Logline: A serious comedy about a friendless anti-obesity crusader and a trust fund manchild who vie for the heart of a reclusive animal activist, releasing her demons and forming an unlikely ‘family’ in the process.
The thing that binds the principal characters in SXSW standout Funny Bunny is their beautiful, oblivious idealism.
We first meet Gene (Kentucker Audley), a man in his early 30’s, as he is going door-to-door inadvertently insulting “customers” while trying to get them on his page about childhood obesity. This cause leads him to a friendship with the self-named Titty (Olly Alexander) a wealthy young man of about eighteen who has an internet friendship with activist shut-in Ginger (Joslyn Jenson) that he would like to see advance into something more….if only that wouldn’t dare to ruin what he has with her now through a computer screen.
After Gene is finally kicked out by his ex (Anna Margaret Hollyman), he is at a low point and decides that helping Titty actualize his relationship with Ginger is going to be his main priority. Gene sets off on a road trip with Titty in tow having no plan except to remain tenacious in his quest and regroup in the face of failure. Once they do find Ginger, their plans begin to fall apart in ways they could not have predicted and the groundwork for a possible path to true happiness is presented.
It’s striking how close many of the principal (and supporting) characters’ decisions skirt mental illness.
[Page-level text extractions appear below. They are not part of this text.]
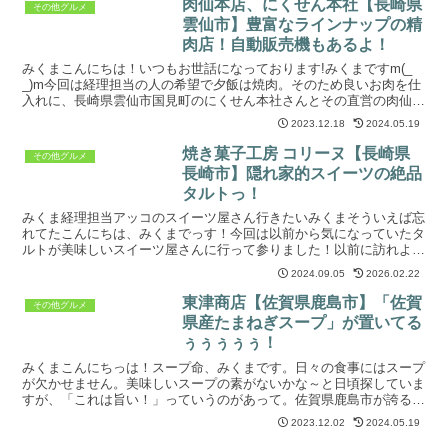
肉仙本店、にくせん本社【長崎県
その他グルメ
雲仙市】豊富なラインナップの精
肉店！自動販売機もあるよ！
みくまこんにちは！いつもお世話になっております!みくまですm(_
_)m今回は経理担当の人の希望で夕飯は焼肉。そのため良いお肉を仕
入れに、長崎県雲仙市国見町のにくせん本社さんとその直営の肉仙本
店さんに行って参りました！訪店は2023年10月...
2023.12.18
2024.05.19
焼き菓子工房 コリーヌ【長崎県
その他グルメ
長崎市】隠れ家的スイーツの絶品
タルトっ！
みくま経理担当アッコのスイーツ屋さん行きたいみくまそういえば忘
れてたこんにちは、みくまでっす！今回は以前から気になっていたタ
ルトが美味しいスイーツ屋さんに行って参りました！以前に訪れよう
と思った時は経理担当の人の体調もあり行けず...という...
2024.09.05
2026.02.22
東津商店【佐賀県鹿島市】「佐賀
その他グルメ
県産たまねぎスープ」が置いてる
ぅぅぅぅぅ！
みくまこんにちっは！スープ命、みくまです。日々の食事にはスープ
が欠かせません。美味しいスープの素がないかな～と日頃探していま
すが、「これは旨い！」っていうのがあって。佐賀県鹿島市が誇るス
ープ！それが、佐賀県鹿島市にある東津商店さんが出されて...
2023.12.02
2024.05.19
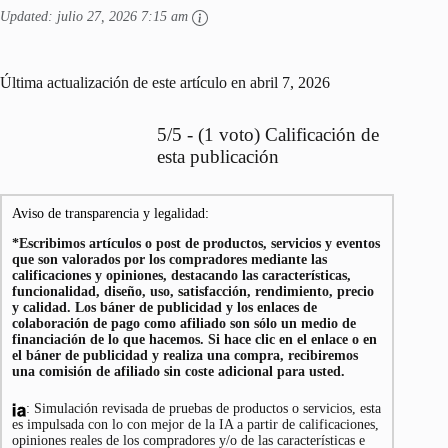
Updated:
julio 27, 2026 7:15 am
Última actualización de este artículo en abril 7, 2026
5/5 - (1 voto) Calificación de
esta publicación
Aviso de transparencia y legalidad:
*Escribimos artículos o post de productos, servicios y eventos
que son valorados por los compradores mediante las
calificaciones y opiniones, destacando las características,
funcionalidad, diseño, uso, satisfacción, rendimiento, precio
y calidad. Los báner de publicidad y los enlaces de
colaboración de pago como afiliado son sólo un medio de
financiación de lo que hacemos. Si hace clic en el enlace o en
el báner de publicidad y realiza una compra, recibiremos
una comisión de afiliado sin coste adicional para usted.
: Simulación revisada de pruebas de productos o servicios, esta
es impulsada con lo con mejor de la IA a partir de calificaciones,
opiniones reales de los compradores y/o de las características e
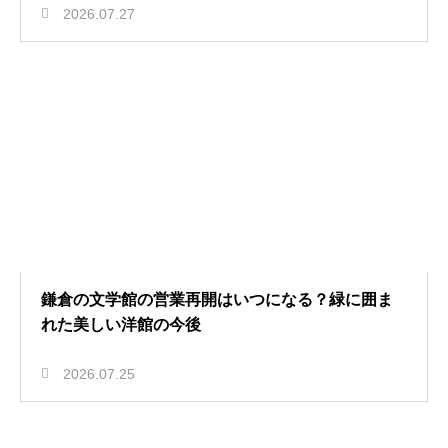
2026.07.27
鎌倉の文学館の営業再開はいつになる？緑に囲ま
れた美しい洋館の今後
2026.07.25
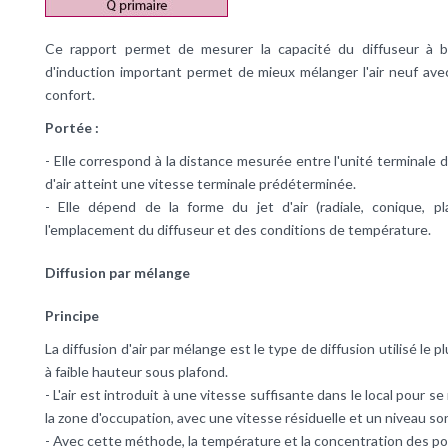
Ce rapport permet de mesurer la capacité du diffuseur à br
d'induction important permet de mieux mélanger l'air neuf avec 
confort.
Portée :
- Elle correspond à la distance mesurée entre l'unité terminale de
d'air atteint une vitesse terminale prédéterminée.
- Elle dépend de la forme du jet d'air (radiale, conique, pl
l'emplacement du diffuseur et des conditions de température.
Diffusion par mélange
Principe
La diffusion d'air par mélange est le type de diffusion utilisé le
à faible hauteur sous plafond.
- L'air est introduit à une vitesse suffisante dans le local pour s
la zone d'occupation, avec une vitesse résiduelle et un niveau so
- Avec cette méthode, la température et la concentration des pol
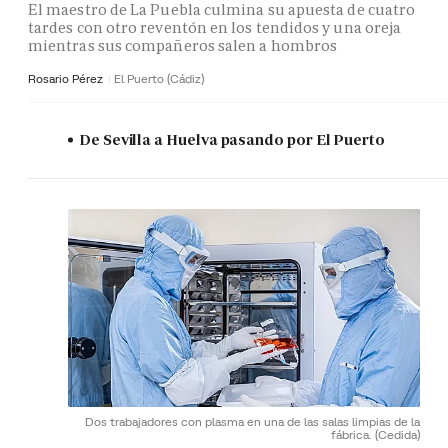
El maestro de La Puebla culmina su apuesta de cuatro
tardes con otro reventón en los tendidos y una oreja
mientras sus compañeros salen a hombros
Rosario Pérez
El Puerto (Cádiz)
De Sevilla a Huelva pasando por El Puerto
Dos trabajadores con plasma en una de las salas limpias de la
fábrica.
(Cedida)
Sometimes Funny Bunny plays their quirks for laughs and sometimes it doesn’t, but it never seems artificial or disrespectful. Great care and respect is given to every character beat and moment among the three leads (who all have co-writer credits with director Alison Bagnall) and so no matter how ridiculous or frustrating a character behaves on their respective journeys it is engaging and believable throughout.
As Gene, Audley (who pulled off the trifecta of acting as co-editor as well) takes someone most people wouldn’t want to spend time with on paper and makes the viewer deeply invested in his journey. He achieved the same difficult hat trick in his lead role in Dustin Guy Defa’s underrated masterpiece Bad Fever but here adds enough specificity to his characterization that his Gene stands apart. Bagnall has fluency with characters involved in intergenerational friendships and relationships, having co-written the indie classic Buffalo ’66. She also directed the wistful The Dish and the Spoon, which had it’s world premiere at SXSW in 2011. That one also had British actor Olly Alexander pulling double duty as co- writer/star.
Here Bagnall achieves something just as complicated, frustrating, and rewarding as the characters themselves and it is a joy to go where she takes us.